*** Information provided ***

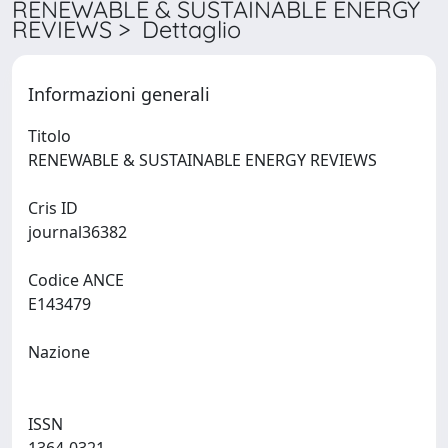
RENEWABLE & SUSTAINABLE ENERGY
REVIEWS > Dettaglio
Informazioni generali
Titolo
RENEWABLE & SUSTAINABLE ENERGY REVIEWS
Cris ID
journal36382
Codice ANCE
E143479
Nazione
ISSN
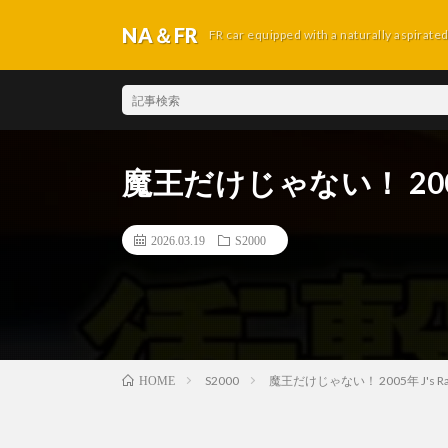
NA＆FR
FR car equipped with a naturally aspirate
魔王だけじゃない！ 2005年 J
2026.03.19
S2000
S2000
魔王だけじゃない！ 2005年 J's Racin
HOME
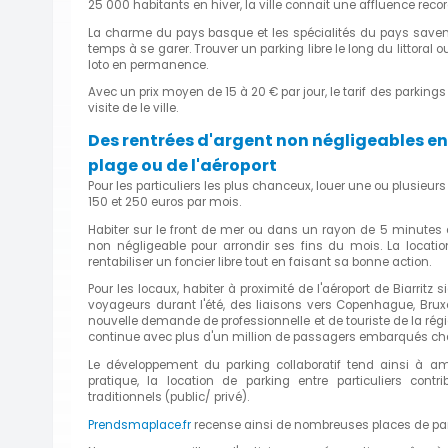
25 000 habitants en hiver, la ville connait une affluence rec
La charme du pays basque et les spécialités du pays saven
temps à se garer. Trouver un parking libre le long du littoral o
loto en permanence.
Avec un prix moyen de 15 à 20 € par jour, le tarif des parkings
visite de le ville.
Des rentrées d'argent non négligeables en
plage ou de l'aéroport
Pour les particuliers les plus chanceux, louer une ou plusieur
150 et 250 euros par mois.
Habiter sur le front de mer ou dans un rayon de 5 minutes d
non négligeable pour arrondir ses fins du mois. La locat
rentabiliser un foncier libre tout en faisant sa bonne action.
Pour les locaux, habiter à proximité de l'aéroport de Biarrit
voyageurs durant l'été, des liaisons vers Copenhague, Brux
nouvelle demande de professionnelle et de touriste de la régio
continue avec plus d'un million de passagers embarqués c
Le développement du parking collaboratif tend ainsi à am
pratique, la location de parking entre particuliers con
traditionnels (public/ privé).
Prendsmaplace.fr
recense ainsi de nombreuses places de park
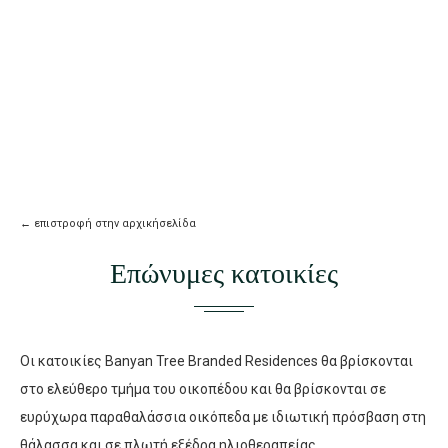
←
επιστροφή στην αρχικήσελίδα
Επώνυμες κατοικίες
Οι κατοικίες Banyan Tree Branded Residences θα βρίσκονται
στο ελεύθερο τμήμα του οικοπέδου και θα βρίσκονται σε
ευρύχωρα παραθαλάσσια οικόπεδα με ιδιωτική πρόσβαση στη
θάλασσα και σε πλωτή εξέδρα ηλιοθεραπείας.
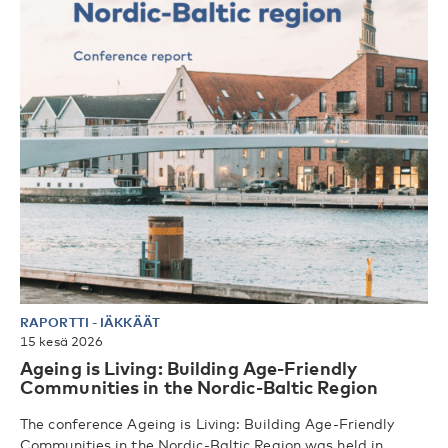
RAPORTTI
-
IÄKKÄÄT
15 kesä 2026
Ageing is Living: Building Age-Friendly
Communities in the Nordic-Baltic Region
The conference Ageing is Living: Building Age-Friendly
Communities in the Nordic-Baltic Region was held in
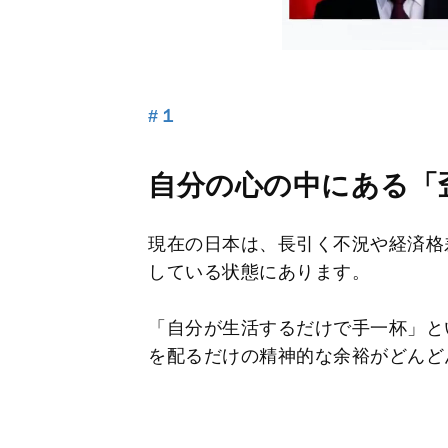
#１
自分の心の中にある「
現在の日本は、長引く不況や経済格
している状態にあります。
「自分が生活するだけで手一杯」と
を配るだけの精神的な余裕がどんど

*** End of Information provided ***
*** Information provided ***

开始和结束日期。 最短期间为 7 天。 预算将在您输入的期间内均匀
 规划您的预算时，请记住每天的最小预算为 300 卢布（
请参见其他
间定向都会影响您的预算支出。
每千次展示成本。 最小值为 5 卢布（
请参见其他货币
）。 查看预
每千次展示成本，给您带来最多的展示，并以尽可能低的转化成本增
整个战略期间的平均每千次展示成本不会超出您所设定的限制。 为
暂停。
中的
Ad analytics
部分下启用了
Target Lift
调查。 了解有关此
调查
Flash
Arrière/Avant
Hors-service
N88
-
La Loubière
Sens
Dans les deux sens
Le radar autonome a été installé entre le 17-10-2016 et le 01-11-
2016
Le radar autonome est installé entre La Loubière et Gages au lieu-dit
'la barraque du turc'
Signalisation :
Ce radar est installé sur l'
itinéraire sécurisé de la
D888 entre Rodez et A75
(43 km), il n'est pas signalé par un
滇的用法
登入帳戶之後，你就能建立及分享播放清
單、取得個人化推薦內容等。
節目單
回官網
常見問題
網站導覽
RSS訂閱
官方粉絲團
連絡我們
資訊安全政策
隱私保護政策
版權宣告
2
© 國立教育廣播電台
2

*** End of Information provided ***
*** Information provided ***

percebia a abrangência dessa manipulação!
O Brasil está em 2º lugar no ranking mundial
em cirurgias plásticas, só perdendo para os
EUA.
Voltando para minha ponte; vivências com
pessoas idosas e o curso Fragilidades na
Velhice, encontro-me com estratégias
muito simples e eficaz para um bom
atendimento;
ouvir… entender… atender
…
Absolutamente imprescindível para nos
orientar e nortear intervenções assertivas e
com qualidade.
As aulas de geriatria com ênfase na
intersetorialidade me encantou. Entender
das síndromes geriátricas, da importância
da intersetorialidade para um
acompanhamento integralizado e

*** End of Information provided ***

Please write out, exactly as they appear above, only the lines in the stretch from the line with "intersetorialidade me encantou. Entender" through the line with "acompanhamento integralizado e".

intersetorialidade me encantou. Entender
das síndromes geriátricas, da importância
da intersetorialidade para um
acompanhamento integralizado e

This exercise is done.